Problem: The Hamiltonian of an atom may be written in the perturbative form:
\[H=H_0+V\]
what are \(H_0\) and \(V\)?
Solution: If the atom has \(N\) electrons and atomic number \(Z\) (if neutral then \(Z=N\) but here one can also allow the possibility of ions), then the state space of the atom is considered to be \(\bigwedge^NL^2(\mathbf R^3\to\mathbf C)\otimes\mathbf C^2\), i.e. only the \(N\) electrons are considered part of the system, not the nucleus; rather, the nucleus plays an external role, providing the background Coulomb potential in which the electrons move. Thus, \(H_0\) is given by the one-body operator:
\[H_0=\sum_{i=1}^N\frac{|\mathbf P_i|^2}{2m}+V_{\text{ext}}(\mathbf X_i)\]

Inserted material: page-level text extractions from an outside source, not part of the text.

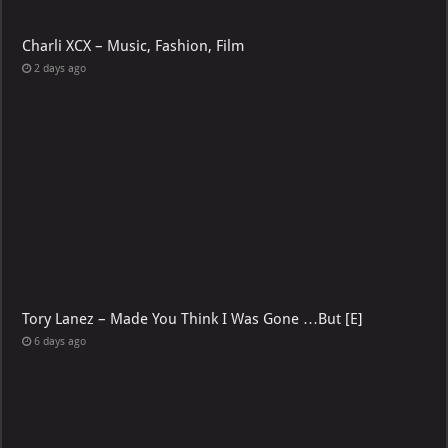
Charli XCX – Music, Fashion, Film
2 days ago
Tory Lanez – Made You Think I Was Gone …But [E]
6 days ago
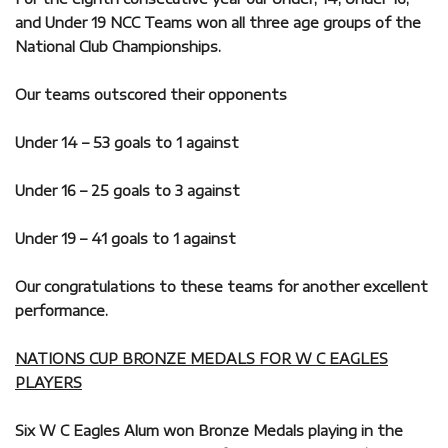
and Under 19 NCC Teams won all three age groups of the
National Club Championships.
Our teams outscored their opponents
Under 14 – 53 goals to 1 against
Under 16 – 25 goals to 3 against
Under 19 – 41 goals to 1 against
Our congratulations to these teams for another excellent
performance.
NATIONS CUP BRONZE MEDALS FOR W C EAGLES
PLAYERS
Six W C Eagles Alum won Bronze Medals playing in the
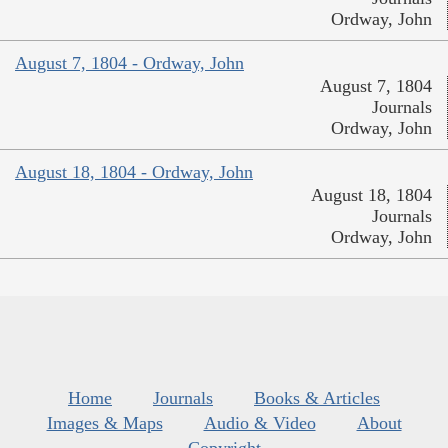
Ordway, John
August 7, 1804 - Ordway, John
August 7, 1804
Journals
Ordway, John
August 18, 1804 - Ordway, John
August 18, 1804
Journals
Ordway, John
Home
Journals
Books & Articles
Images & Maps
Audio & Video
About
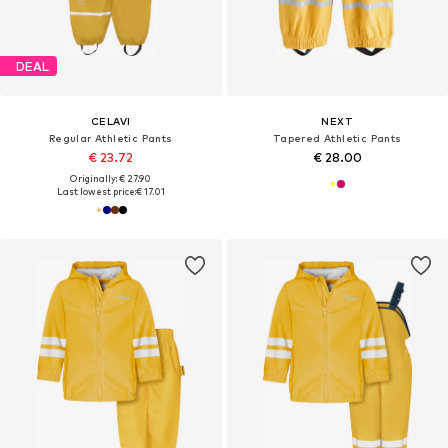
DEAL
CELAVI
NEXT
Regular Athletic Pants
Tapered Athletic Pants
€ 23.72
€ 28.00
Originally: € 27.90
Last lowest price:
€ 17.01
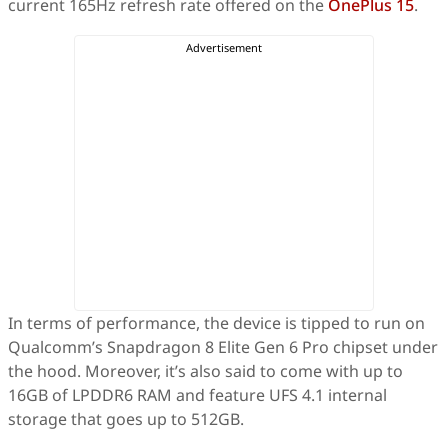
current 165Hz refresh rate offered on the
OnePlus 15
.
In terms of performance, the device is tipped to run on
Qualcomm’s Snapdragon 8 Elite Gen 6 Pro chipset under
the hood. Moreover, it’s also said to come with up to
16GB of LPDDR6 RAM and feature UFS 4.1 internal
storage that goes up to 512GB.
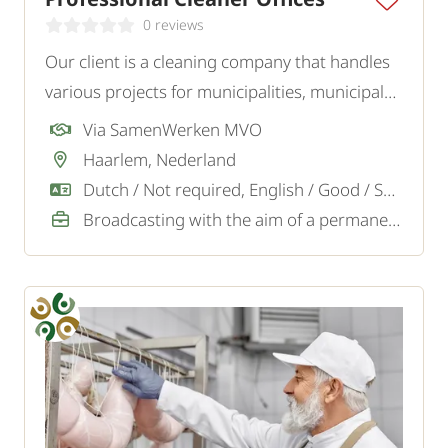
0 reviews
Our client is a cleaning company that handles
various projects for municipalities, municipal
institutions such as libraries, museums, and
Via SamenWerken MVO
swimming pools, as well as for offices and
Haarlem, Nederland
other businesses. We are looking for
Dutch / Not required, English / Good / Sufficient
experienced cleaners.
Broadcasting with the aim of a permanent job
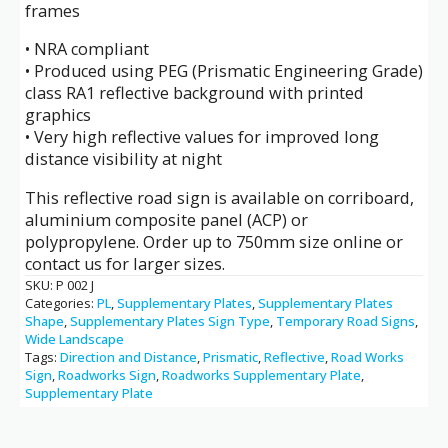
frames
• NRA compliant
• Produced using PEG (Prismatic Engineering Grade)
class RA1 reflective background with printed
graphics
• Very high reflective values for improved long
distance visibility at night
This reflective road sign is available on corriboard,
aluminium composite panel (ACP) or
polypropylene. Order up to 750mm size online or
contact us for larger sizes.
SKU:
P 002 J
Categories:
PL
,
Supplementary Plates
,
Supplementary Plates
Shape
,
Supplementary Plates Sign Type
,
Temporary Road Signs
,
Wide Landscape
Tags:
Direction and Distance
,
Prismatic
,
Reflective
,
Road Works
Sign
,
Roadworks Sign
,
Roadworks Supplementary Plate
,
Supplementary Plate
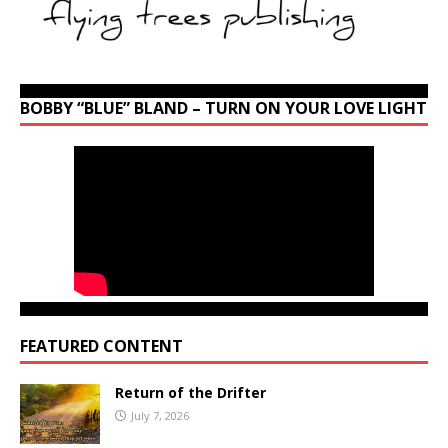
BOBBY “BLUE” BLAND – TURN ON YOUR LOVE LIGHT
FEATURED CONTENT
Return of the Drifter
July 7, 2026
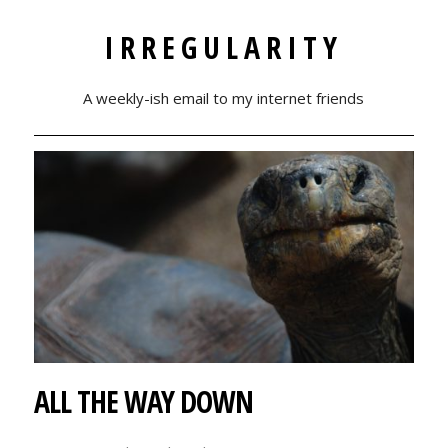
IRREGULARITY
A weekly-ish email to my internet friends
ALL THE WAY DOWN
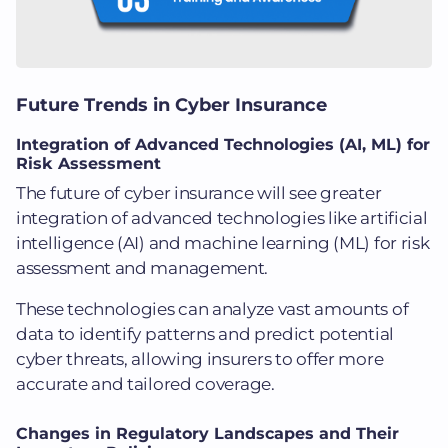
Future Trends in Cyber Insurance
Integration of Advanced Technologies (AI, ML) for
Risk Assessment
The future of cyber insurance will see greater
integration of advanced technologies like artificial
intelligence (AI) and machine learning (ML) for risk
assessment and management.
These technologies can analyze vast amounts of
data to identify patterns and predict potential
cyber threats, allowing insurers to offer more
accurate and tailored coverage.
Changes in Regulatory Landscapes and Their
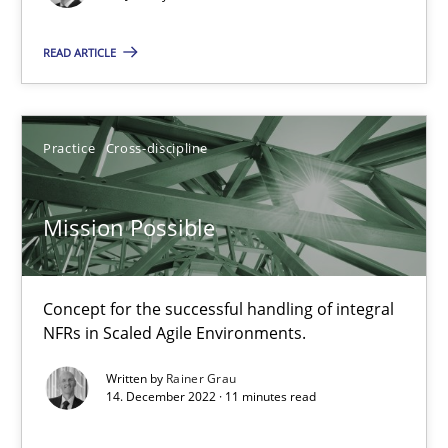
READ ARTICLE
10.02.2022
6 minutes
Practice
Cross-discipline
RE Magazine - The community's experie
Mission Possible
A source of knowledge with more than 100 articles
Concept for the successful handling of integral
All articles remain fully accessible
NFRs in Scaled Agile Environments.
High practical relevance
Written by
Rainer Grau
Unique knowledge pool on RE and BA topics
14. December 2022 · 11 minutes read
Convenient search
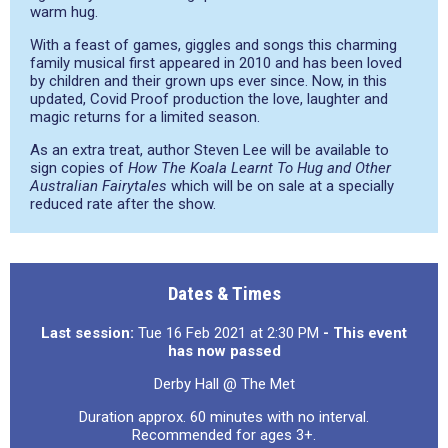
warm hug.
With a feast of games, giggles and songs this charming
family musical first appeared in 2010 and has been loved
by children and their grown ups ever since. Now, in this
updated, Covid Proof production the love, laughter and
magic returns for a limited season.
As an extra treat, author Steven Lee will be available to
sign copies of
How The Koala Learnt To Hug and Other
Australian Fairytales
which will be on sale at a specially
reduced rate after the show.
Dates & Times
Last session:
Tue 16 Feb 2021 at 2:30 PM
- This event
has now passed
Derby Hall @ The Met
Duration approx. 60 minutes with no interval.
Recommended for ages 3+.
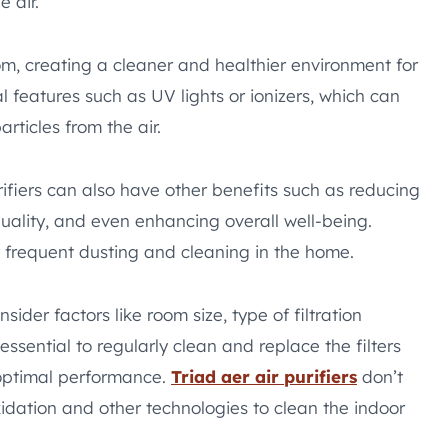
 air.
oom, creating a cleaner and healthier environment for
l features such as UV lights or ionizers, which can
rticles from the air.
urifiers can also have other benefits such as reducing
ality, and even enhancing overall well-being.
 frequent dusting and cleaning in the home.
sider factors like room size, type of filtration
ssential to regularly clean and replace the filters
 optimal performance.
Triad aer air purifiers
don’t
idation and other technologies to clean the indoor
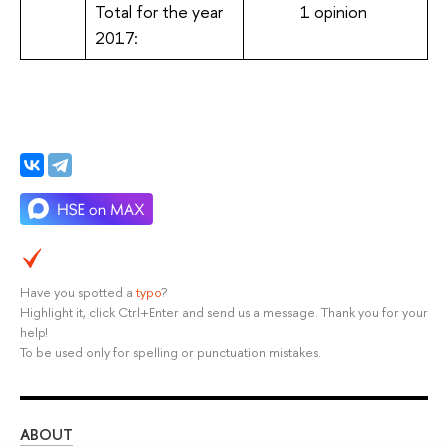
Total for the year
1 opinion
2017:
Have you spotted a
typo
?
Highlight it, click Ctrl+Enter and send us a message. Thank you for your
help!
To be used only for spelling or punctuation mistakes.
ABOUT
ST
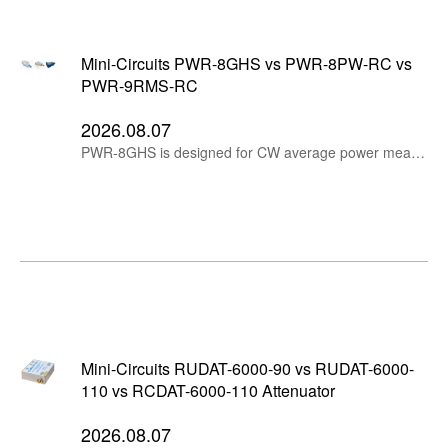
Mini-Circuits PWR-8GHS vs PWR-8PW-RC vs
PWR-9RMS-RC
2026.08.07
PWR-8GHS is designed for CW average power measurements, PWR-8PW-RC measures peak and average power for pulsed and modulated signals, while PWR-9RMS-RC provides RMS average measurements for wideband modulated and multi-tone signals.
Mini-Circuits RUDAT-6000-90 vs RUDAT-6000-
110 vs RCDAT-6000-110 Attenuator
2026.08.07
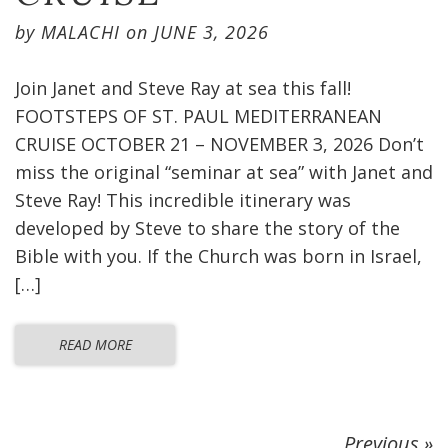
by
MALACHI
on
JUNE 3, 2026
Join Janet and Steve Ray at sea this fall!
FOOTSTEPS OF ST. PAUL MEDITERRANEAN
CRUISE OCTOBER 21 – NOVEMBER 3, 2026 Don’t
miss the original “seminar at sea” with Janet and
Steve Ray! This incredible itinerary was
developed by Steve to share the story of the
Bible with you. If the Church was born in Israel,
[…]
READ MORE
Previous »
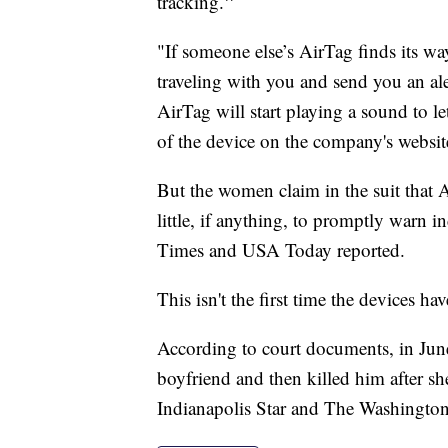
"
tracking.
"If someone else’s AirTag finds its way
traveling with you and send you an alert
AirTag will start playing a sound to le
of the device on the company's websit
But the women claim in the suit that 
little, if anything, to promptly warn 
Times and USA Today reported.
This isn't the first time the devices h
According to court documents, in Jun
boyfriend and then killed him after sh
Indianapolis Star and The Washington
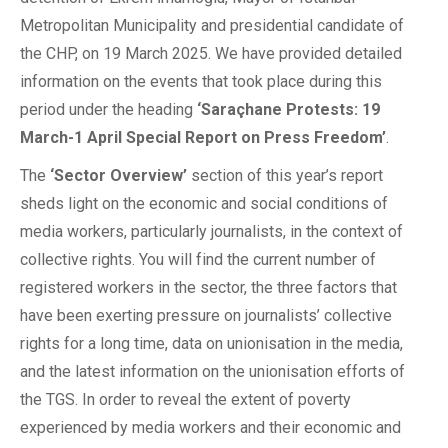
Metropolitan Municipality and presidential candidate of
the CHP, on 19 March 2025. We have provided detailed
information on the events that took place during this
period under the heading
‘Saraçhane Protests: 19
March-1 April Special Report on Press Freedom’
.
The
‘Sector Overview’
section of this year’s report
sheds light on the economic and social conditions of
media workers, particularly journalists, in the context of
collective rights. You will find the current number of
registered workers in the sector, the three factors that
have been exerting pressure on journalists’ collective
rights for a long time, data on unionisation in the media,
and the latest information on the unionisation efforts of
the TGS. In order to reveal the extent of poverty
experienced by media workers and their economic and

where \(V_{\text{ext}}(\mathbf x)=-\frac{Z\alpha\hbar c}{|\mathbf x|}\) and the perturbative interaction potential is given by:
\[V=\sum_{1\leq i<j\leq N}\frac{\alpha\hbar c}{|\mathbf X_i-\mathbf X_j|}\]
Problem: What assumptions are implicitly going into the form of \(H\) above?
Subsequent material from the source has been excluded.